The Undercurrent ist ein eindringliches Statement zur Ära der Klimakrise und fragt nach den Möglichkeiten, wie Menschen auf persönlicher und privater Ebene mit diesem so bedrohlichen Problem umgehen. Der Film ist in Boise im US-amerikanischen Staat Idaho in Zusammenarbeit mit zehn jungen Klimaaktivist*innen aus Boise und Kleinstädten aus dem Umland entstanden, die sich auf einen Online-Aufruf des Künstlers gemeldet hatten. Während als zentrales Thema des Films zunächst der gesellschaftliche Wandel aufscheint, wird schnell deutlich, dass die Aktivist*innen auch den Einfluss der Klimakrise auf ihren Alltag, ihr Familienleben, ihre religiöse Identität, auf Freundschaften und den Kampf um Gleichberechtigung der Geschlechter erkunden. Der Film thematisiert zudem, welche Bedeutung ein Zuhause oder die Sicherheit und der Schutz haben, indem Obdachlose aus Boise über ihre Erfahrungen berichten.
Der Soundtrack wurde von Pilgrim und Sänger*innen aus Boise für Orchester komponiert und die Musik und die Songtexte kommen im gesamten Film zum Einsatz, um die emotionalen Ressourcen sichtbar zu machen, deren wir uns zur Äußerung krisenhafter Zustände bedienen. Der Film ist ein Versuch, mit Menschen in Boise ins Gespräch zu kommen, und bildet den ersten Teil eines größeren Werkkomplexes, in dem Pilgrim der Frage nachgeht, welche konzertierten Aktionen im Umgang mit der Klimakrise notwendig sind. Dabei geht es um weit mehr als die bloße Dokumentation oder Auflistung dessen, was wir verlieren – im Gegenteil: Das Medium Film kommt hier gleichsam als vorbeugendes Mittel gegen diese Verluste zum Einsatz. Mit The Undercurrent stellt Pilgrim in global ungewissen Zeiten die Frage, worauf unser Gefühl von Zugehörigkeit beruht – ist es ein Zuhause, ein Land, oder sind wir es gegenseitig?

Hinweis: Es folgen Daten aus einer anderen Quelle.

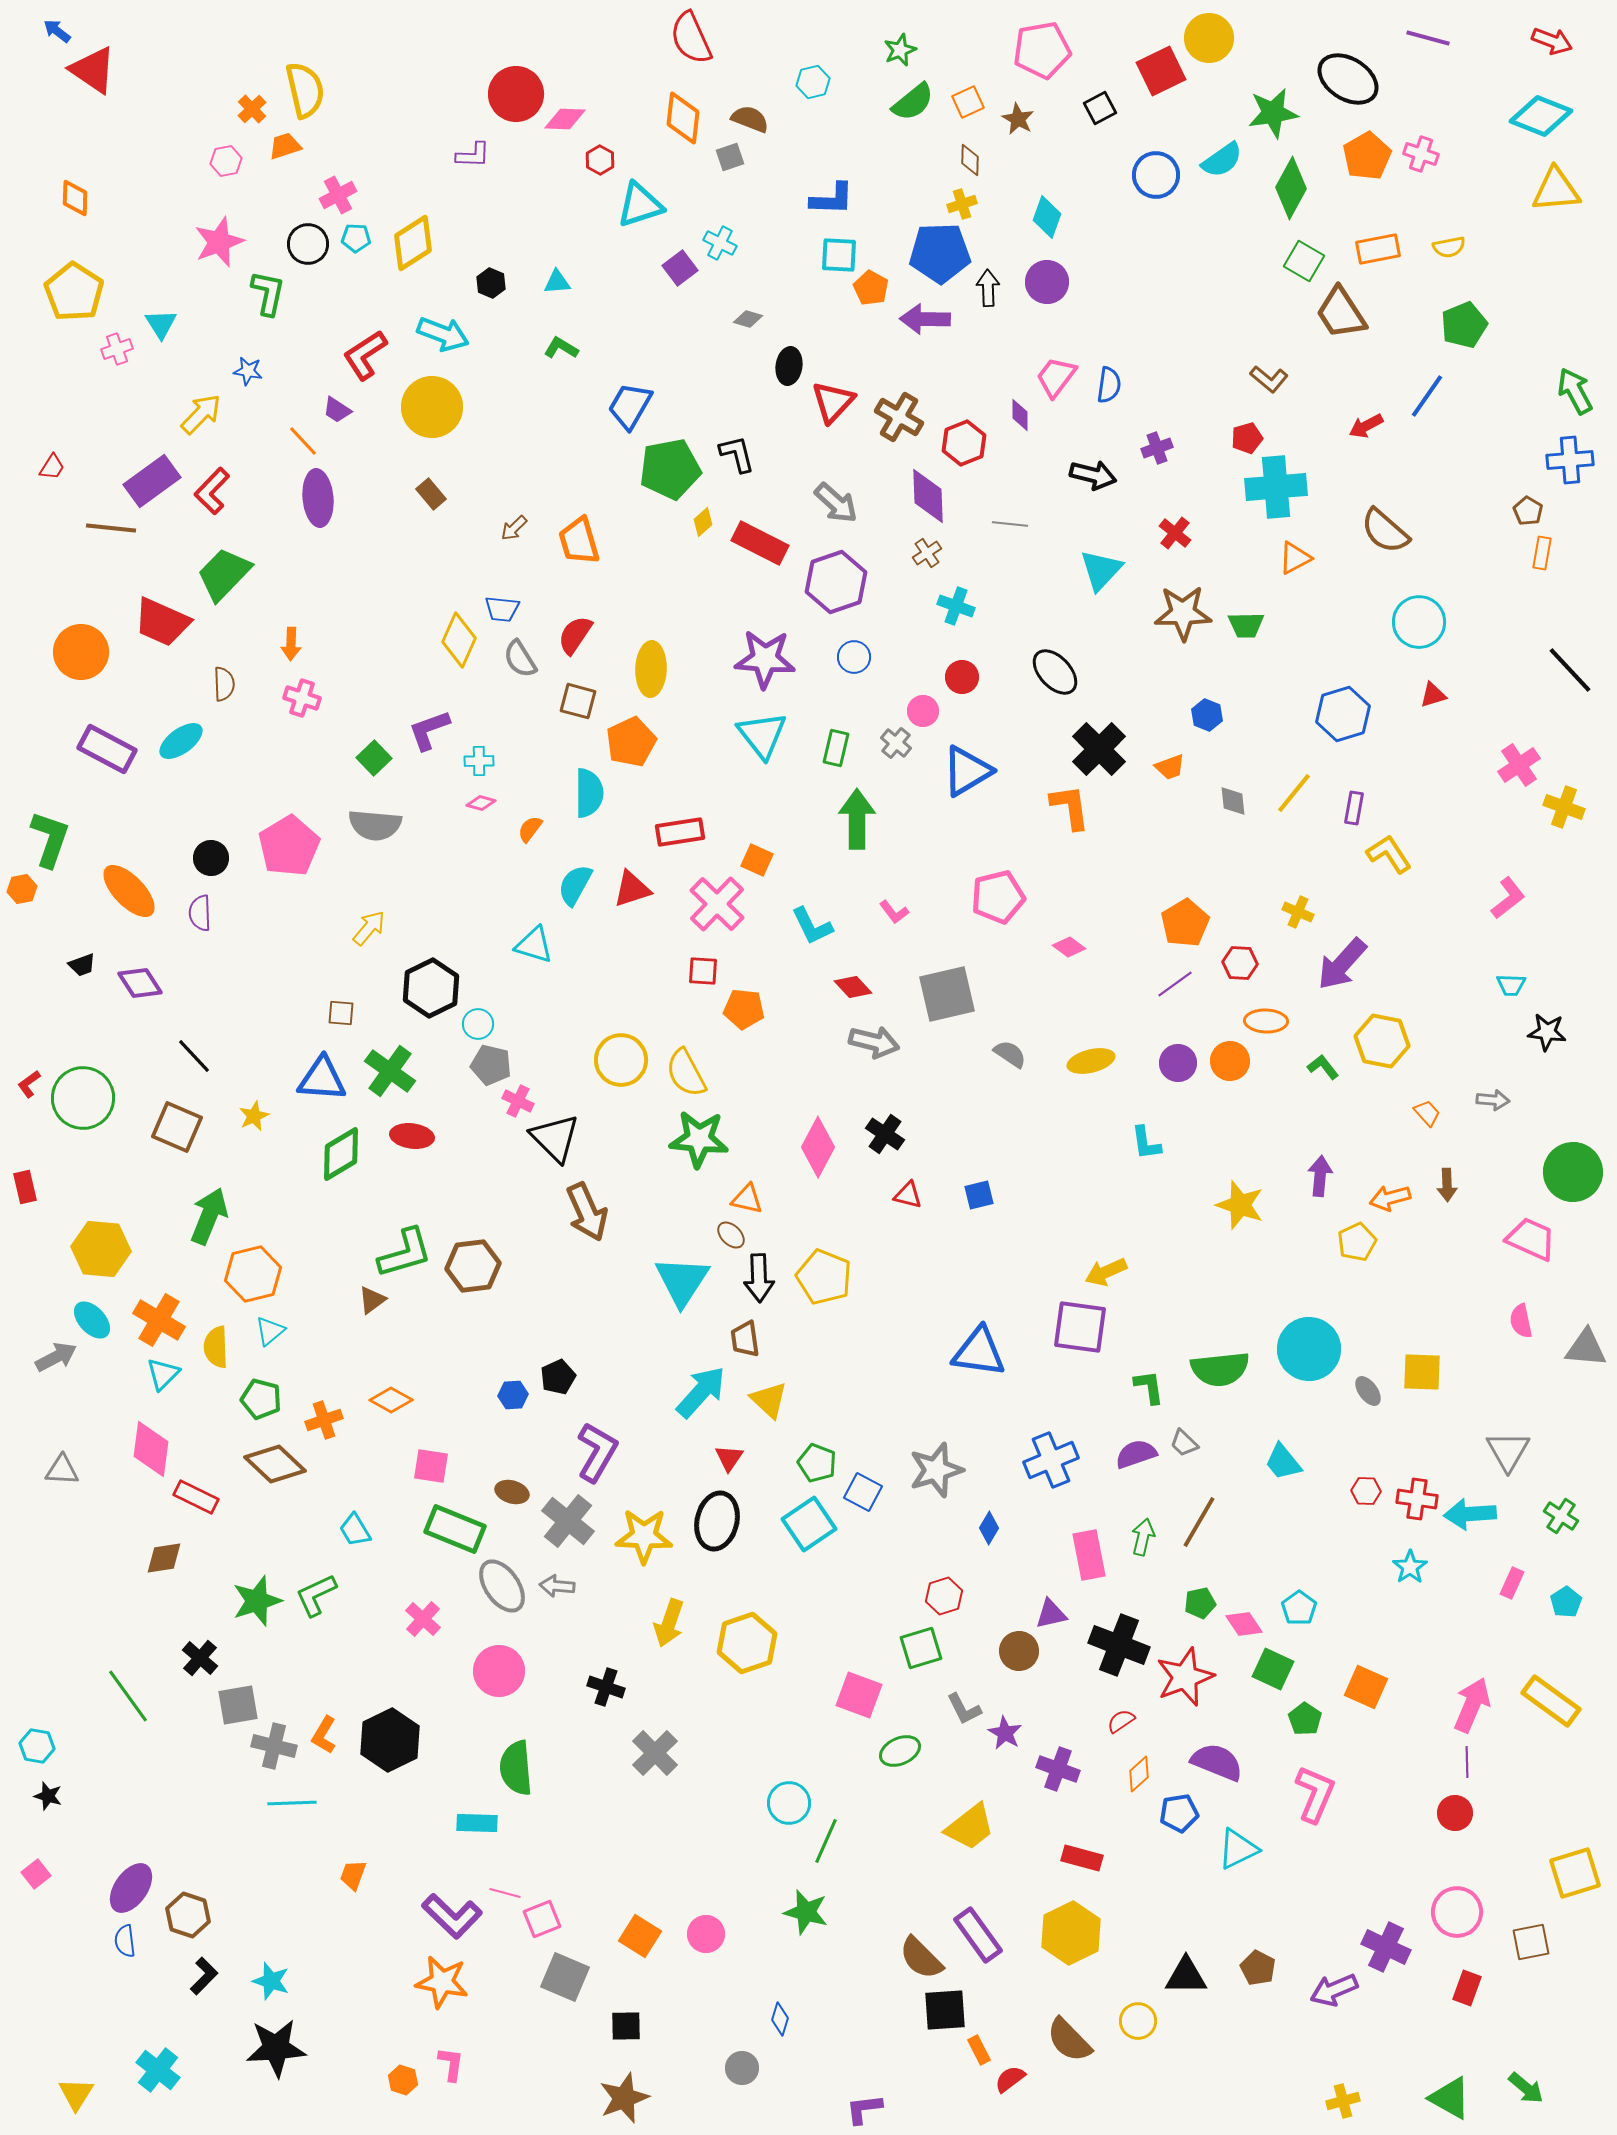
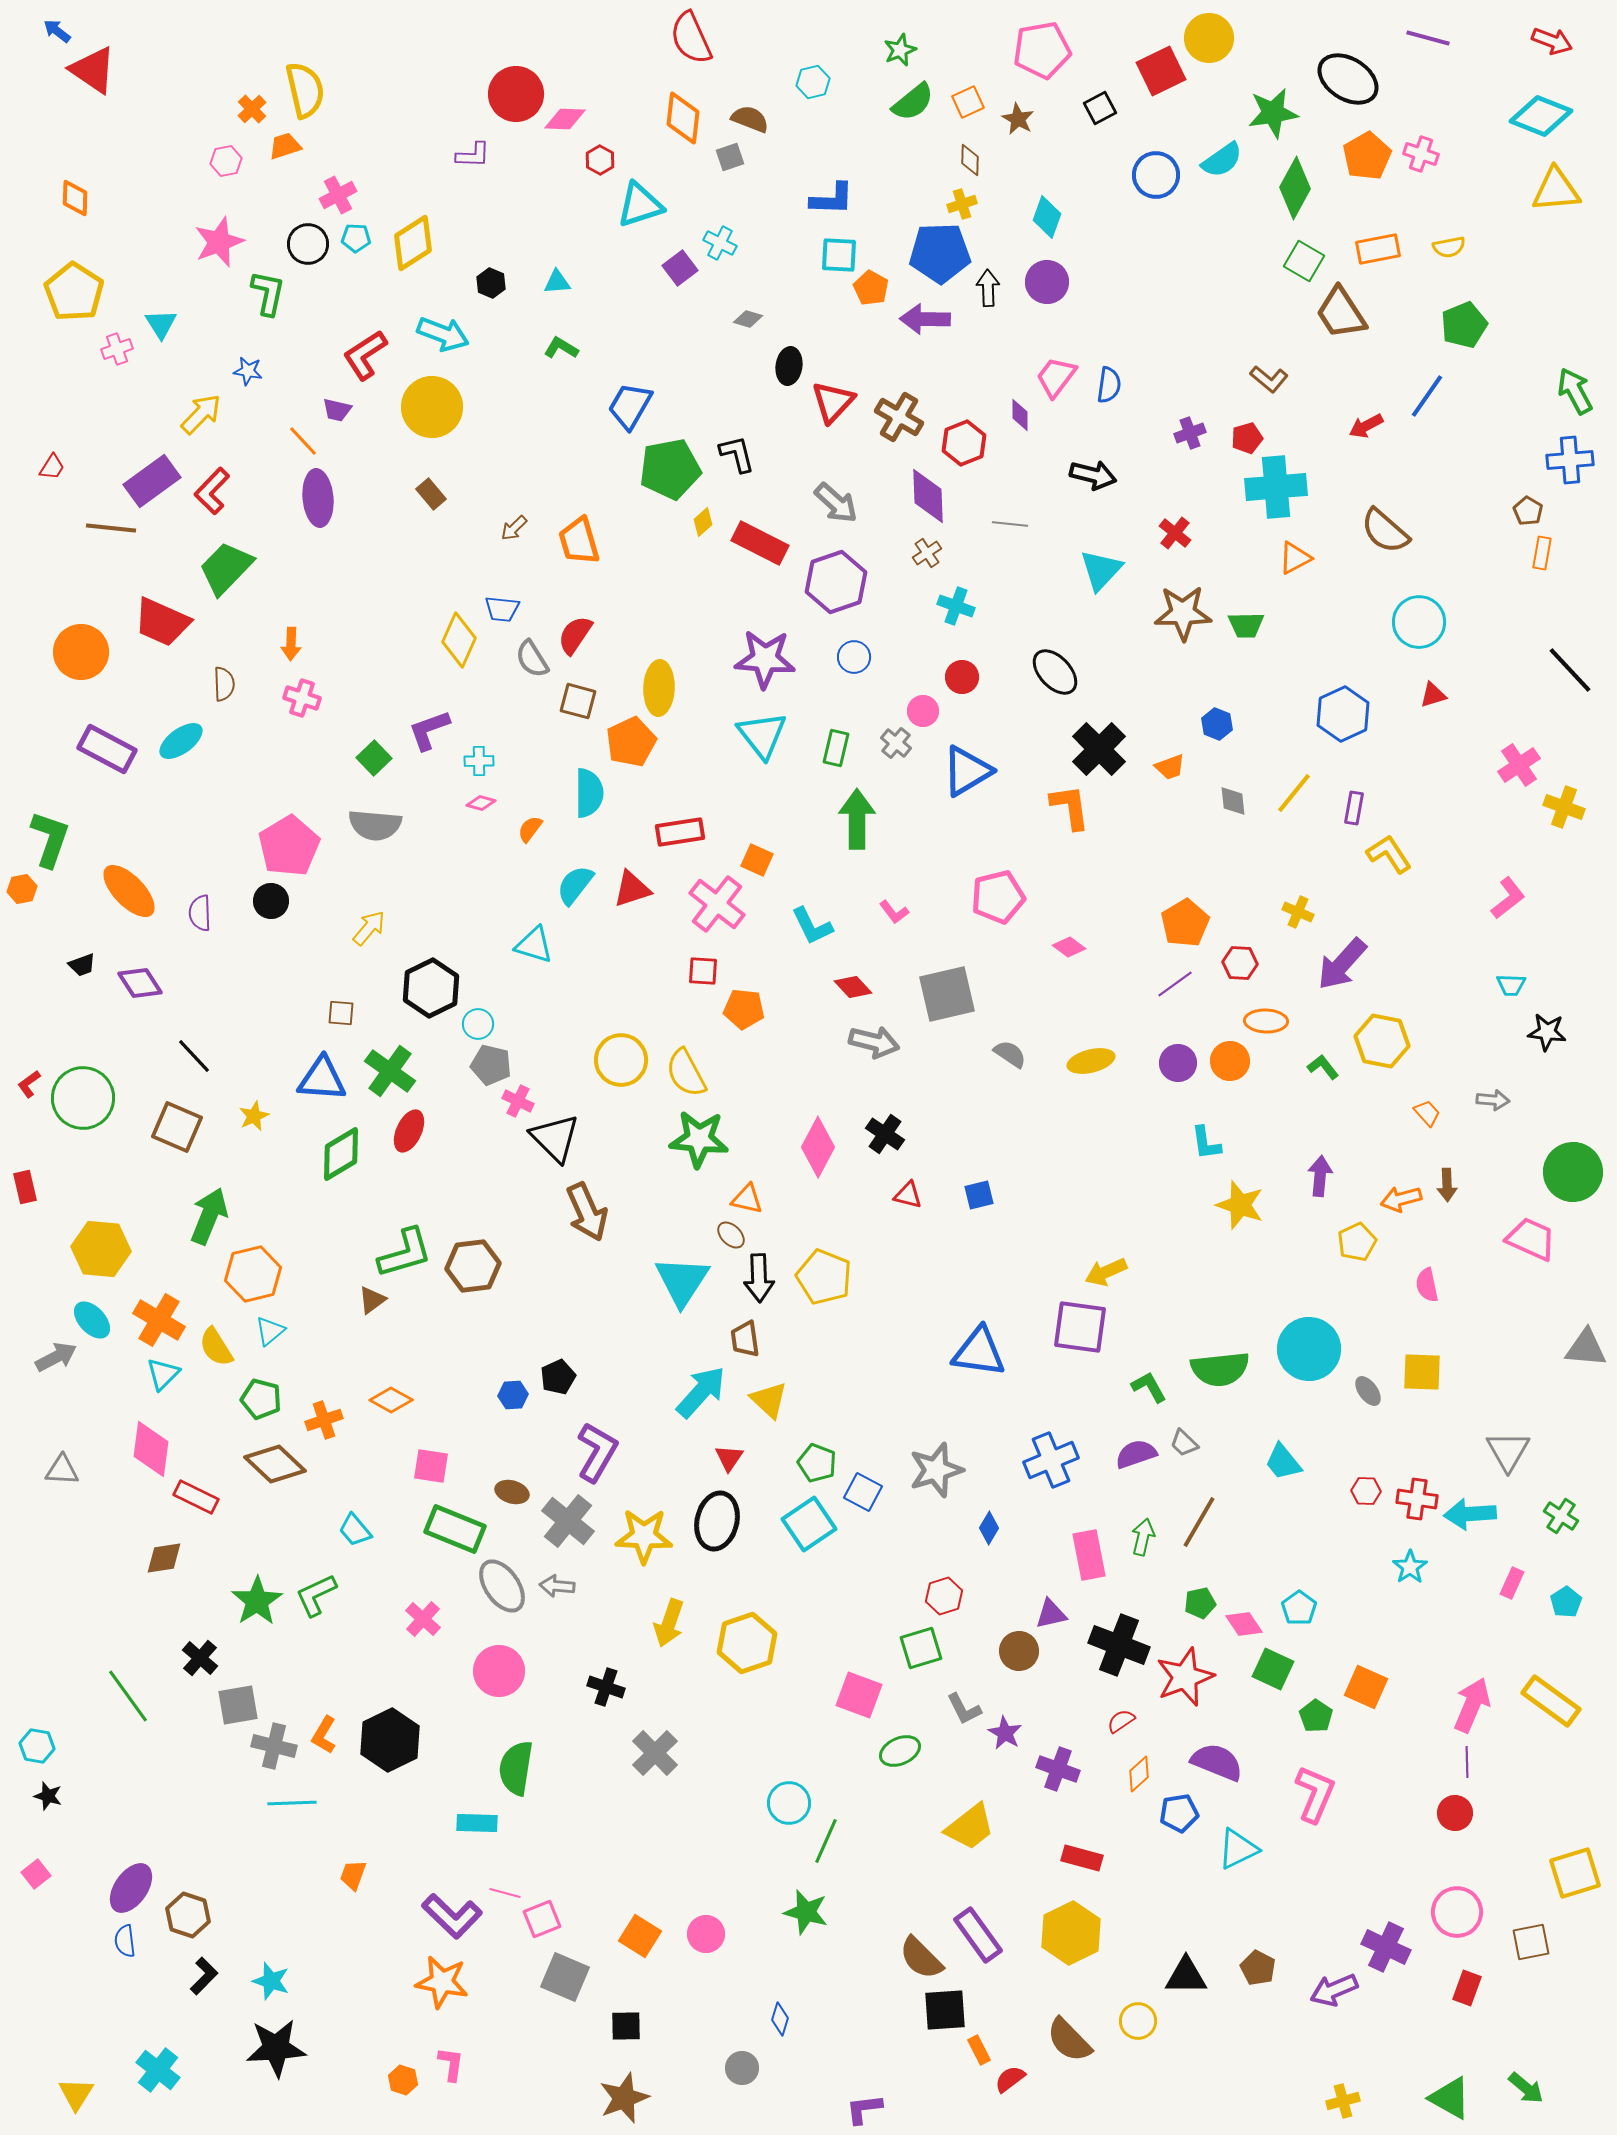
green diamond at (1291, 188): moved 4 px right
purple trapezoid at (337, 410): rotated 20 degrees counterclockwise
purple cross at (1157, 448): moved 33 px right, 15 px up
green trapezoid at (224, 574): moved 2 px right, 6 px up
gray semicircle at (520, 659): moved 12 px right
yellow ellipse at (651, 669): moved 8 px right, 19 px down
blue hexagon at (1343, 714): rotated 8 degrees counterclockwise
blue hexagon at (1207, 715): moved 10 px right, 9 px down
black circle at (211, 858): moved 60 px right, 43 px down
cyan semicircle at (575, 885): rotated 9 degrees clockwise
pink cross at (717, 904): rotated 6 degrees counterclockwise
red ellipse at (412, 1136): moved 3 px left, 5 px up; rotated 72 degrees counterclockwise
cyan L-shape at (1146, 1143): moved 60 px right
orange arrow at (1390, 1198): moved 11 px right, 1 px down
pink semicircle at (1521, 1321): moved 94 px left, 36 px up
yellow semicircle at (216, 1347): rotated 30 degrees counterclockwise
green L-shape at (1149, 1387): rotated 21 degrees counterclockwise
cyan trapezoid at (355, 1530): rotated 9 degrees counterclockwise
green star at (257, 1601): rotated 15 degrees counterclockwise
green pentagon at (1305, 1719): moved 11 px right, 3 px up
green semicircle at (516, 1768): rotated 14 degrees clockwise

Anlässlich der Ausstellung im Badischen Kunstverein wird Rory Pilgrim eine spezielle Veranstaltung mit Live- und Online-Songs und -Beiträgen von Kollaborateur*innen des Filmprojekts The Undercurrent initiieren. Um die Fragestellungen des Films und die Erfahrungen der jungen Klimaaktivist*innen zu vertiefen ist geplant, die fernen Stimmen aus Boise mit jenen junger Aktivist*innen aus Karlsruhe und ihrem Umgang mit der Klimakrise zusammen zu bringen. Die Veranstaltung wird mit Songs der 14-jährigen Declan Rowe John und der Künstlerin und Sängerin Ezra Hampikian aus Boise verflochten, die erstmalig Lieder aus The Undercurrent in Deutschland vorstellen. Im Kontext der Ausstellung wird zudem eine Publikation in der Vinyl-Reihe des Kunstvereins entstehen.
Mit freundlicher Unterstützung von Mondriaan Fonds, Niederlande
Rory Pilgrim (*1988, Bristol, UK) lebt und arbeitet in Rotterdam und Isle of Portland. Zu seinen Ausstellungen gehören: Stedelijk Museum Amsterdam, Amsterdam, NL (2019); Between Bridges, Berlin, DE (2019); South London Gallery, London, UK (2018); andriesse eyck galerie, Amsterdam, NL (2018); Rowing Gallery, London, UK (2017); Plymouth Art Centre, Plymouth, UK (2017); Flat Time House, London, UK (2016); Site Gallery, Sheffield, UK (2016); sic! Raum für Kunst, Luzern, CH (2014); Rongwrong, Amsterdam, NL (2014); Kunsthuis SYB, Beetsterzwaag, NL (2011). 2019 wurde Pilgrim mit dem Prix de Rome ausgezeichnet.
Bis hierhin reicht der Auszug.